Another reason is the sheer practicality of sorting through the 4000+ catalytic reactions we have in GO and deciding which of the substrates and products should be given 'binding' terms. Should we say that only substrates are bound by an enzyme? How about reversible reactions or cases where the reaction mechanism is unknown?
Finally, the GO binding terms are supposed to represent stable binding interactions, as opposed to the transient binding that occurs prior to catalysis. Hence there should not be a connection between stable binding and catalysis.
Function Grouping Terms
Terms in the function ontology should be grouped on the basis of functional similarity, rather than being involved in the same process. For example, the grouping term monosaccharide transporter activity might have children such as glucose transporter activity and ribose transporter activity, and is a valid function term in its own right. However, the term defense/immunity protein activity, used to group terms such as antigen binding, blood coagulation factor activity and Fc receptor activity, is not a valid function as it represents a protein involved in the defense or immune response (process) of an organism. If a grouping term is not a function itself, or it contains disparate children with no functional similarity, it should be made obsolete.
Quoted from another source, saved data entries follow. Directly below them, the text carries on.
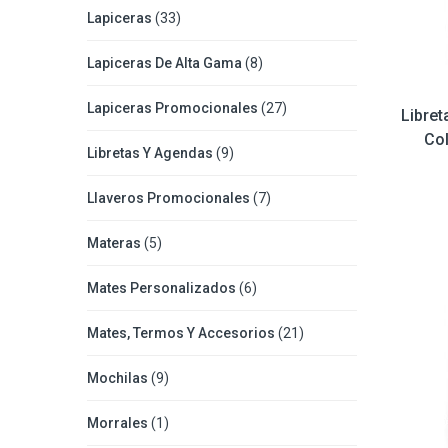
Lapiceras
(33)
Lapiceras De Alta Gama
(8)
Lapiceras Promocionales
(27)
Libre
Col
Libretas Y Agendas
(9)
Llaveros Promocionales
(7)
Materas
(5)
Mates Personalizados
(6)
Mates, Termos Y Accesorios
(21)
Mochilas
(9)
Morrales
(1)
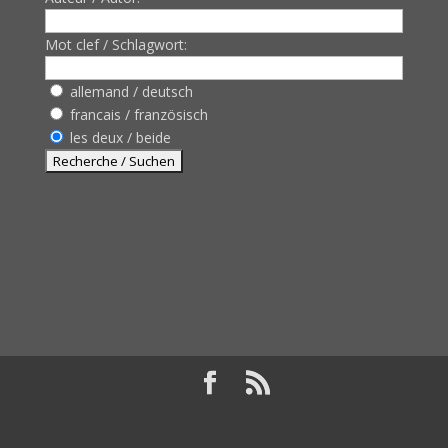
Mot clef / Schlagwort:
allemand / deutsch
francais / französisch
les deux / beide
Design de
Elegant Themes
| Propulsé par
WordPress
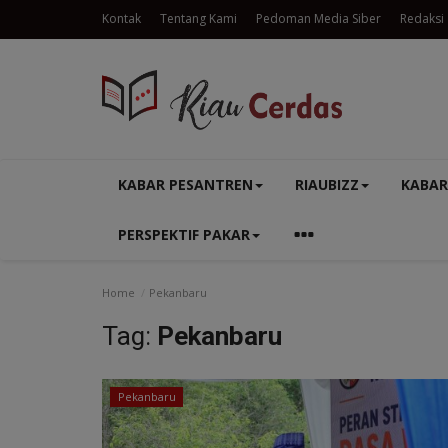
Kontak
Tentang Kami
Pedoman Media Siber
Redaksi
KABAR PESANTREN
RIAUBIZZ
KABAR
PERSPEKTIF PAKAR
Home
Pekanbaru
Tag:
Pekanbaru
Pekanbaru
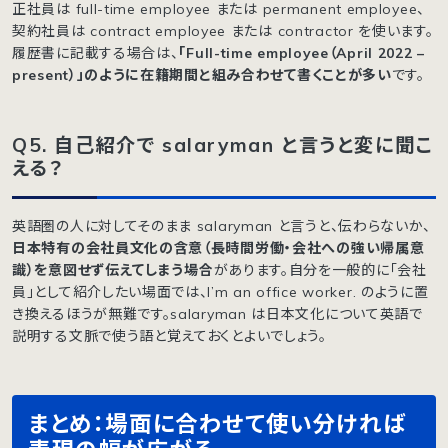
正社員は full-time employee または permanent employee、
契約社員は contract employee または contractor を使います。
履歴書に記載する場合は、
「Full-time employee（April 2022 –
present）」のように在籍期間と組み合わせて書くことが多い
です。
Q5. 自己紹介で salaryman と言うと変に聞こ
える？
英語圏の人に対してそのまま salaryman と言うと、伝わらないか、
日本特有の会社員文化の含意（長時間労働・会社への強い帰属意
識）を意図せず伝えてしまう場合
があります。自分を一般的に「会社
員」として紹介したい場面では、I’m an office worker. のように置
き換えるほうが無難です。salaryman は日本文化について英語で
説明する文脈で使う語と覚えておくとよいでしょう。
まとめ：場面に合わせて使い分ければ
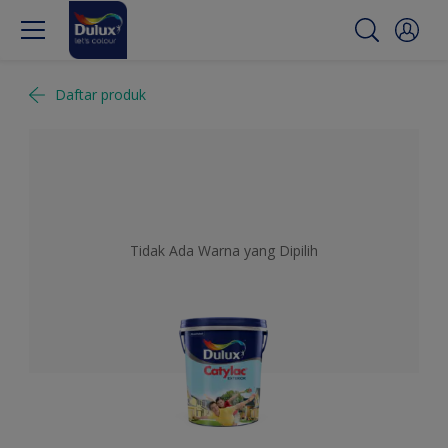
Daftar produk
Tidak Ada Warna yang Dipilih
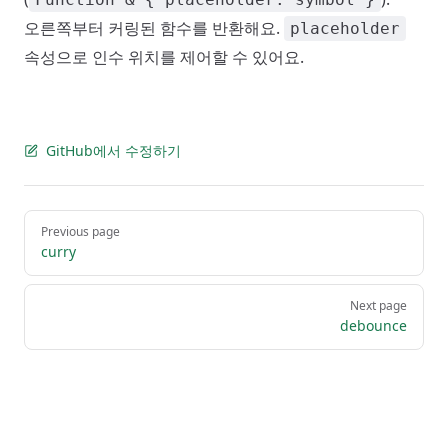
오른쪽부터 커링된 함수를 반환해요.
placeholder
속성으로 인수 위치를 제어할 수 있어요.
GitHub에서 수정하기
Pager
Previous page
curry
Next page
debounce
Appending Terms with 'Activity'
GO molecular function terms are all appended (with the exception of the root 'molecular function', and all binding terms) with the word 'activity'. This is because GO molecular functions are what philosophers would call 'occurrents', meaning events, processes or activities, rather than 'continuants' which are entities e.g. organisms, cells, or chromosomes. The word activity helps distinguish between the protein and the activity of that protein, for example, nuclease and nuclease activity.
In fact, a molecular 'function' is distinct from a molecular 'activity'. A function is the potential to perform an activity, whereas an activity is the realization, the occurrence of that function; so in fact, 'molecular function' might more properly be renamed 'molecular activity'. However, for reasons of consistency and stability, the string 'molecular function' endures.